The update is designated with the name "Security Update 2017-01." Apple recognized how serious the security risk was and recommended that users install the update immediately.
According to the update page, affected operating systems (OS) are macOS High Sierra 10.13 and macOS High Sierra 10.13.1. Mac computers running macOS Sierra 10.12.6 and earlier are not affected.
The security update is meant to fix the flaw, but some users may find someproblems with file sharing after installing it. However, Apple published some steps on how to fix the file sharing problem as well.
Apple is serious about spreading the update wide and fast. Users of the affected OS need only open the Mac App Store to see the update ready for download and installation. In addition, the update has been automatically downloading and applying itself to affected computers since on Nov. 29.
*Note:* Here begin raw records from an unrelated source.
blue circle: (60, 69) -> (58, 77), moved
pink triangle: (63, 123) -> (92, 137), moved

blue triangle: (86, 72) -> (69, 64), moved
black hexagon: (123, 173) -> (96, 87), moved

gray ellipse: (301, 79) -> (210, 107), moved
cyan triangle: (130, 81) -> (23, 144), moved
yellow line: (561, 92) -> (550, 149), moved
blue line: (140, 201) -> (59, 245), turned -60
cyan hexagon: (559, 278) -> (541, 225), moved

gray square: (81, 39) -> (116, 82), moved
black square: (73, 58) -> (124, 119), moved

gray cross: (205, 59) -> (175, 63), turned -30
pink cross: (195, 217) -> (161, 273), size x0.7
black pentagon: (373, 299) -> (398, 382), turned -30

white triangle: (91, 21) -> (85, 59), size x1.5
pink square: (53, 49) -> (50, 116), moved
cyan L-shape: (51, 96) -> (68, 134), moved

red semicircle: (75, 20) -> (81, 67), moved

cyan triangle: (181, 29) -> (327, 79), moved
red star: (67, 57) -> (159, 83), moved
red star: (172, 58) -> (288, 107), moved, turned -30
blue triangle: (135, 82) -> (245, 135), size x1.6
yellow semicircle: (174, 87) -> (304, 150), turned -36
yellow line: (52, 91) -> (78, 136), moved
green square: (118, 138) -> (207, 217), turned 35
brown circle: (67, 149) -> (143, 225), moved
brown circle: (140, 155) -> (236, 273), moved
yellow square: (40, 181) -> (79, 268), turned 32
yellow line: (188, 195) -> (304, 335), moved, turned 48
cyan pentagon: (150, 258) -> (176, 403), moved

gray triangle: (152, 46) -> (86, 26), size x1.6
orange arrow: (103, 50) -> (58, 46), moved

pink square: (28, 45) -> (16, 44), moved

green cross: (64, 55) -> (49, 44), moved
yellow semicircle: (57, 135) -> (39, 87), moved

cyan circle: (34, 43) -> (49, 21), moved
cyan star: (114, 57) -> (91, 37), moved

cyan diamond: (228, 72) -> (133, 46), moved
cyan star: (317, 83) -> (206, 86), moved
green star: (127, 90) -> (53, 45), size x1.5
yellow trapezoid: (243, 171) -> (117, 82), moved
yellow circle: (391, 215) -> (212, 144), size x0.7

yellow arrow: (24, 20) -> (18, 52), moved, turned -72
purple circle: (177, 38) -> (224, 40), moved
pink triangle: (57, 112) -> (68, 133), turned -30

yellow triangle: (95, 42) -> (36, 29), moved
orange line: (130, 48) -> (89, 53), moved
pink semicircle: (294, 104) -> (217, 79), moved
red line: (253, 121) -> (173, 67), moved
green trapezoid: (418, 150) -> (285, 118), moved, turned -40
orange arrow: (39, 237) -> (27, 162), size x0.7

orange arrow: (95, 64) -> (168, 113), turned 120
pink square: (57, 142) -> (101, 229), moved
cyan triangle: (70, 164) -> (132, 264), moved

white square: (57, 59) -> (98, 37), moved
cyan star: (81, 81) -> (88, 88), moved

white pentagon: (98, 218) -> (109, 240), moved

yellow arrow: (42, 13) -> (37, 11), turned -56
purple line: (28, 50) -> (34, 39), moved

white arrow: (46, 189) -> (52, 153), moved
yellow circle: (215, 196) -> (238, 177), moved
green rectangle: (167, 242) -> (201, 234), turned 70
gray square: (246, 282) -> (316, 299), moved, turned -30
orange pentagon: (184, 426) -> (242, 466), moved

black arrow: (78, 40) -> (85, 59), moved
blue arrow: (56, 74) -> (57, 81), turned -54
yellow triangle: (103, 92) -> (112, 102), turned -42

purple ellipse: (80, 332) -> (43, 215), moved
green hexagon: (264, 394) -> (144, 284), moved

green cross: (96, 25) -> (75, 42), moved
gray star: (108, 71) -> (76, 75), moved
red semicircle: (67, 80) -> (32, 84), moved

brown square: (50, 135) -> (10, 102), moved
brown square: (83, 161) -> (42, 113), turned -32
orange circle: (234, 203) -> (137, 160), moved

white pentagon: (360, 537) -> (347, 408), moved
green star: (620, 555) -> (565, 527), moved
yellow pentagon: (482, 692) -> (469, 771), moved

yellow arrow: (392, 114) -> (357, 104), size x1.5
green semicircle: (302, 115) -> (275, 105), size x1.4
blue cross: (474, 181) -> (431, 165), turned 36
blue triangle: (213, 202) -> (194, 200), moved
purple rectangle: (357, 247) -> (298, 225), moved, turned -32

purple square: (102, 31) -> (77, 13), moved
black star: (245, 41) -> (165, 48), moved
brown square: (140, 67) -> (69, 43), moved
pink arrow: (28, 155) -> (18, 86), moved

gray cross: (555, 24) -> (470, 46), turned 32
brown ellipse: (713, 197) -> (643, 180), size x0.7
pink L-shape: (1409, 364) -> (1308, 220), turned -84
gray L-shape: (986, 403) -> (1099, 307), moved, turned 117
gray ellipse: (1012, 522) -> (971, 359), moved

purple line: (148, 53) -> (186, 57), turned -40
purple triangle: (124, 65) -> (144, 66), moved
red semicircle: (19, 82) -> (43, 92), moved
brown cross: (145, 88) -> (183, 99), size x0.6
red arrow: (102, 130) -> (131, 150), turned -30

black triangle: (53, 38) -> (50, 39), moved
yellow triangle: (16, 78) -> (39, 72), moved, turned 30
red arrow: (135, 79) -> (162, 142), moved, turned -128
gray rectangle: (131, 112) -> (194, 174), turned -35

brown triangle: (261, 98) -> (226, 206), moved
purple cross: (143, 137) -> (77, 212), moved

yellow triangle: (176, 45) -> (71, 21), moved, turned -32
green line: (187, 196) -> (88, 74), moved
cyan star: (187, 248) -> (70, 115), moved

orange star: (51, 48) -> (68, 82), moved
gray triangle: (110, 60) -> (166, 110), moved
According to The Verge, Apple has issued an apology in light of the security flaw's discovery. The company said that security is a top priority for Apple products and admitted that they "stumbled" with the recent macOS release. They added that they are auditing their development processes so that similar incidents will not happen again.
The security flaw was made public via Twitter on Nov. 29, when a user named @lemiorhan notified Apple of the issue. The user noted how High Sierra is vulnerable to logins that use "root" as the username while leaving the password field blank. The company had no knowledge of the flaw prior to the tweet.
Apple recognized the issue and their engineers got to work as soon as they heard of the problem.